Chemin 10 - le jour d’enfer - St Chély d’Aubrac à Espalion
Yesterday was delightful at the Hotel Coudercous, a lovely room looking out on the town. Delicious dinner of La Côte de Bœuf pour deux with the Aligot, a wonderful Auvergnaut dish of potato purée whipped with a fresh Tome cheese, gooey especially good with extra pepper. The beef was delicious, Aubrac speciality, ~ 1 1/2 “ thick, perfectly cooked, real flavor. We were looking at 13.8 mi today with a lot of down and some up as we descend to the Lot département and the Lot river. We decided to get a taxi part of the way initially, taking almost 4 miles from the total. Delightful taxi ride with a young man, who readily admitted that he hated school, spent 4 years working as a carpenter but found it too hard and has been driving taxi for 2 years. No bus service in this small town, so the taxi business is good.
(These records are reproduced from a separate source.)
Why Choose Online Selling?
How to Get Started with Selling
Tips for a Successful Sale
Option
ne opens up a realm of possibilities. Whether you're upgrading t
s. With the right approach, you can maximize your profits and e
Meredith’s Achilles tendon was tender but we thought we had it under control. It was a beautiful walk down, down, down, many different geological and ecological layers - beautiful ash and beech forest. Then birch and chestnut, then a wonderful dense chestnut forest, holly, …. All the while descending on very rocky steep paths where you really had to pay attention!
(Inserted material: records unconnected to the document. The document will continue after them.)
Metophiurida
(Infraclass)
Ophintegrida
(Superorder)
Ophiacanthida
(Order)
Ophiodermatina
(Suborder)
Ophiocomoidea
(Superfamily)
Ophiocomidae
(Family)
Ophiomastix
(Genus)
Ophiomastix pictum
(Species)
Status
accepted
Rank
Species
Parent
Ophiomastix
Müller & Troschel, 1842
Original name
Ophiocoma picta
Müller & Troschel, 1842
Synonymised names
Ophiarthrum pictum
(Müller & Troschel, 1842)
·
Very slow going and hard on feet, ankles and sense of humor. We were much warmer with bright sun. Check out the stats up above, down 2706’ and up 1350’. The steps really tell you the story though, coming in at 14.8 miles compared to 12.2 mi gps - short steps and a lot of them! We got to a beautiful medieval town, Saint Côme d’Olt around 2:30, had a tea & coffee and headed out for what we expected was a 4 mile level stroll along the gurgling Lot river, flanked by beautiful tall poplars/cottonwoods. We followed the trail markers, well aware that there was a variant along the GR6 that was much more intense up and down. We should have known as we started to climb and diverge from the Lot but the trail markers were for the GR65, so I figured it was just a slight diversion… It was brutal, adding another 2.5 miles and endless up and back down. We got into Espalion around 6 and faced another killing climb on steep streets to our Chambre d’hôte. Thé propriétaire had tried to call us and offer to pick us up but we missed it. Day from hell, we’ll take tomorrow off!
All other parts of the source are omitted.